I am a nerd by nature, and always have been. When other boys were playing football outside, I was usually squirreled away somewhere with a book. Growing up an only child, and in a trailer court with few others my age, there were few chances for getting together a neighborhood game of baseball (although I did build a cool dugout fort with the Vaughn brothers one summer - it is now buried under the basement of a condo).
- World Book Encyclopedia - every single programmer of my generation that I know, at least the good ones, all have a variant of the same experience growing up. Some time around their entry into adolescence someone gave them a set of used "World Books" and over the next few years they then proceeded to read them cover to cover. When I got mine in the early 1970s, I think the set was from the late 1950s. I can still remember some of the articles, charts and diagrams. Even now I love to spend hours "Wiki spelunking," just hopping from article to article, opening tabs with interesting links while I read one article until I have ten or twenty open to go through. I just recently moved a set of Britannicas out of our bookshelves and I just can't bring myself to throw them out, even though no one will take them - you literally can't give them away any more!

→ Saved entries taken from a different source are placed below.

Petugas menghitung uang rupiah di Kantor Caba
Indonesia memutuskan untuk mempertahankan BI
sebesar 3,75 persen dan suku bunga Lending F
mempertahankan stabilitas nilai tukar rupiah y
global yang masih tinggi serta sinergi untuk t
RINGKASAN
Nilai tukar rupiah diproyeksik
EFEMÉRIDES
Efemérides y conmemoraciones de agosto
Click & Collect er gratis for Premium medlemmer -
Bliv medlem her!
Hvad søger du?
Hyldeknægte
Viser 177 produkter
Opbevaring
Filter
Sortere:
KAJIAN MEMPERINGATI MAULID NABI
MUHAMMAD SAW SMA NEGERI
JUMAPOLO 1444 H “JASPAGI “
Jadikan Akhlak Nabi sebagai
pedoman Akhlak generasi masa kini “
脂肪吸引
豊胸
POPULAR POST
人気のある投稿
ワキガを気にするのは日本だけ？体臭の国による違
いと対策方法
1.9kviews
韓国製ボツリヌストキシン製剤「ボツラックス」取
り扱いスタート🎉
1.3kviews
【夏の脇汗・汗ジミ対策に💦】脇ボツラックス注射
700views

- The Whole Earth Catalog - I don't know which was better. The ethos of self-determination, independence and community, or the writing. Stewart Brand and company could wield words, that is for sure. The content and focus changed over two decades, but the goals of making us all true autonomous citizens never did. I miss it.

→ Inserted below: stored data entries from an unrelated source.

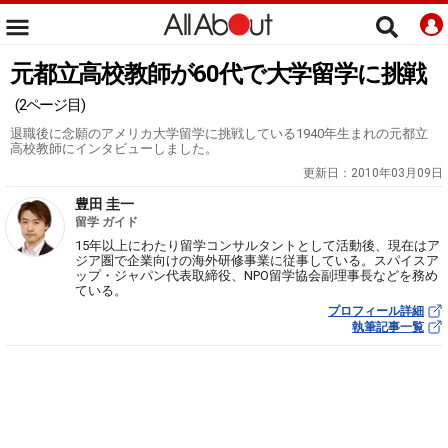
元都立高校教師が60代で大学留学に挑戦
(2ページ目)
退職後に念願のアメリカ大学留学に挑戦している1940年生まれの元都立
高校教師にインタビューしました。
更新日：
2010年03月09日
豊田 圭一
留学 ガイド
15年以上にわたり留学コンサルタントとして活動後、現在はア
ジア圏で企業向けの海外研修事業に従事している。スパイスア
ップ・ジャパン代表取締役、NPO留学協会副理事長などを務め
ている。
プロフィール詳細
執筆記事一覧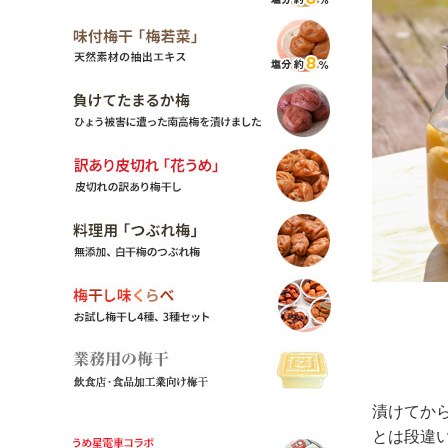
漬けてか
とは段違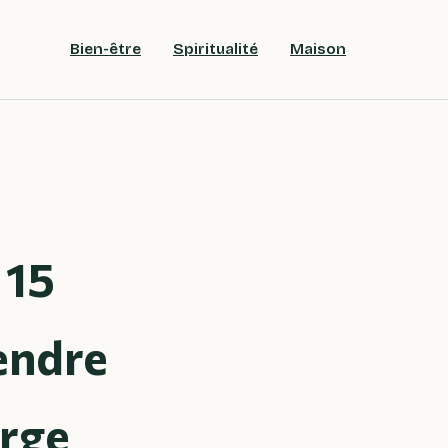
Bien-être
Spiritualité
Maison
 15
endre
arge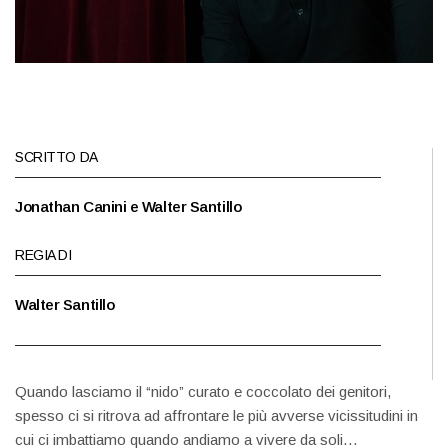
SCRITTO DA
Jonathan Canini e Walter Santillo
REGIA DI
Walter Santillo
Quando lasciamo il “nido” curato e coccolato dei genitori,
spesso ci si ritrova ad affrontare le più avverse vicissitudini in
cui ci imbattiamo quando andiamo a vivere da soli…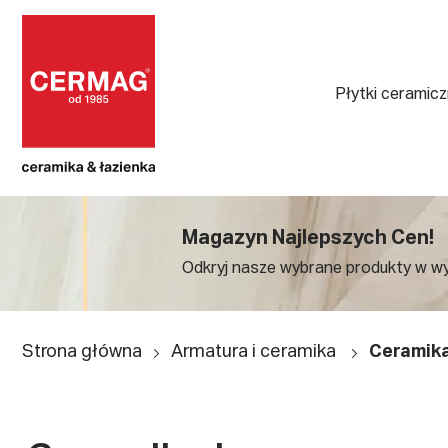
Płytki ceramic
Magazyn Najlepszych Cen!
Odkryj nasze wybrane produkty w w
Strona główna
Armatura i ceramika
Ceramika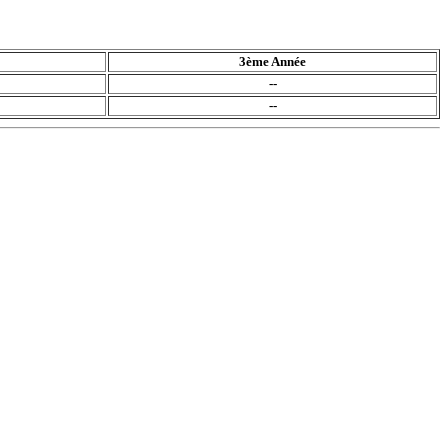
3ème Année
--
--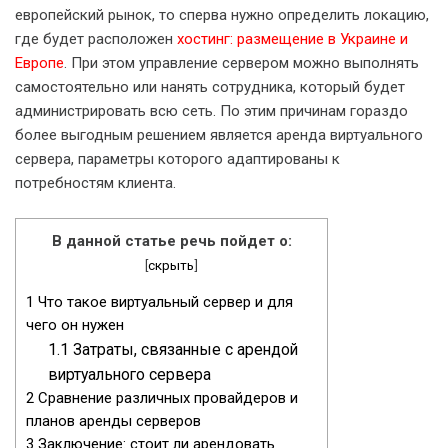
европейский рынок, то сперва нужно определить локацию,
где будет расположен
хостинг: размещение в Украине и
Европе
. При этом управление сервером можно выполнять
самостоятельно или нанять сотрудника, который будет
администрировать всю сеть. По этим причинам гораздо
более выгодным решением является аренда виртуального
сервера, параметры которого адаптированы к
потребностям клиента.
В данной статье речь пойдет о:
[
скрыть
]
1
Что такое виртуальный сервер и для
чего он нужен
1.1
Затраты, связанные с арендой
виртуального сервера
2
Сравнение различных провайдеров и
планов аренды серверов
3
Заключение: стоит ли арендовать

- Times Atlas of World History - combining two of my loves, history and maps, this beautiful (beautiful) book is full of fascinating details and yet presented in such a wonderful format. It was recommended by the Whole Earth Catalog in their "Best -of-the-Best" book list and it took no more recommendation than that. I bought my first copy and fell in love. I later gave that copy away to a neighbor (Vaun Minden, if you ever google your name and stumble across this, get in touch!) because I had bought an updated version. Wonderful book. Check out the "upside down" map of agriculture spreading from the Turkish/Syrian highlands. Or the kaleidoscopic map of the hundreds of duchies, bishoprics, free towns and other "powers and principalities" that was Germany in the 17th century. Wonderful.

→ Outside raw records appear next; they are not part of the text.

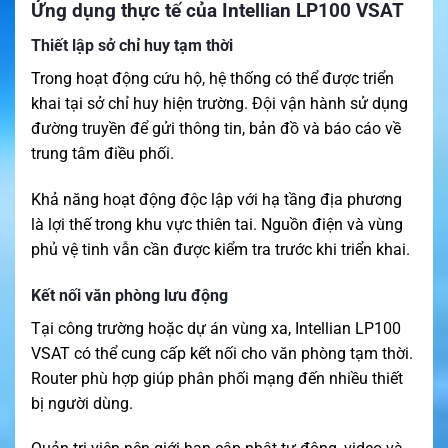
Ứng dụng thực tế của Intellian LP100 VSAT
Thiết lập sở chỉ huy tạm thời
Trong hoạt động cứu hộ, hệ thống có thể được triển
khai tại sở chỉ huy hiện trường. Đội vận hành sử dụng
đường truyền để gửi thông tin, bản đồ và báo cáo về
trung tâm điều phối.
Khả năng hoạt động độc lập với hạ tầng địa phương
là lợi thế trong khu vực thiên tai. Nguồn điện và vùng
phủ vệ tinh vẫn cần được kiểm tra trước khi triển khai.
Kết nối văn phòng lưu động
Tại công trường hoặc dự án vùng xa, Intellian LP100
VSAT có thể cung cấp kết nối cho văn phòng tạm thời.
Router phù hợp giúp phân phối mạng đến nhiều thiết
bị người dùng.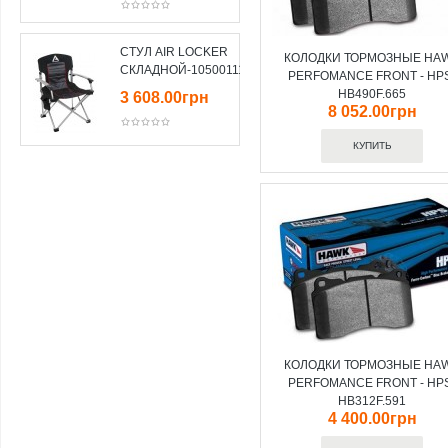
СТУЛ AIR LOCKER
КОЛОДКИ ТОРМОЗНЫЕ HA
СКЛАДНОЙ-10500111
PERFOMANCE FRONT - HP
HB490F.665
3 608.00грн
8 052.00грн
КОЛОДКИ ТОРМОЗНЫЕ HA
PERFOMANCE FRONT - HP
HB312F.591
4 400.00грн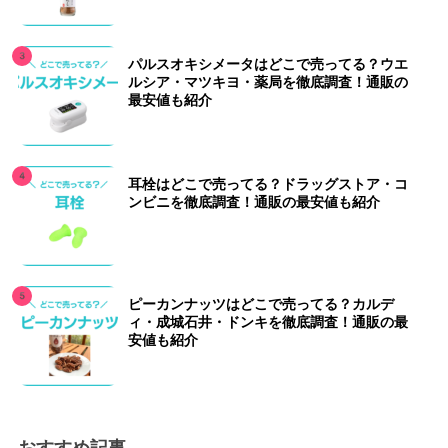
パルスオキシメータはどこで売ってる？ウエ
ルシア・マツキヨ・薬局を徹底調査！通販の
最安値も紹介
耳栓はどこで売ってる？ドラッグストア・コ
ンビニを徹底調査！通販の最安値も紹介
ピーカンナッツはどこで売ってる？カルデ
ィ・成城石井・ドンキを徹底調査！通販の最
安値も紹介
おすすめ記事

- System/370 Principles of Operations - I read this over a period of six months while at my first "programming" job. It is hard to explain to a non-techie, but basically it is a manual covering the "machine language" of a certain type of computer. You can imagine reading a dictionary, then imagine it being a dictionary describing a language that is quite foreign, artificial and precise, and you can get a hint of what it is like. It was quite a feat and truly helped change the course of my career.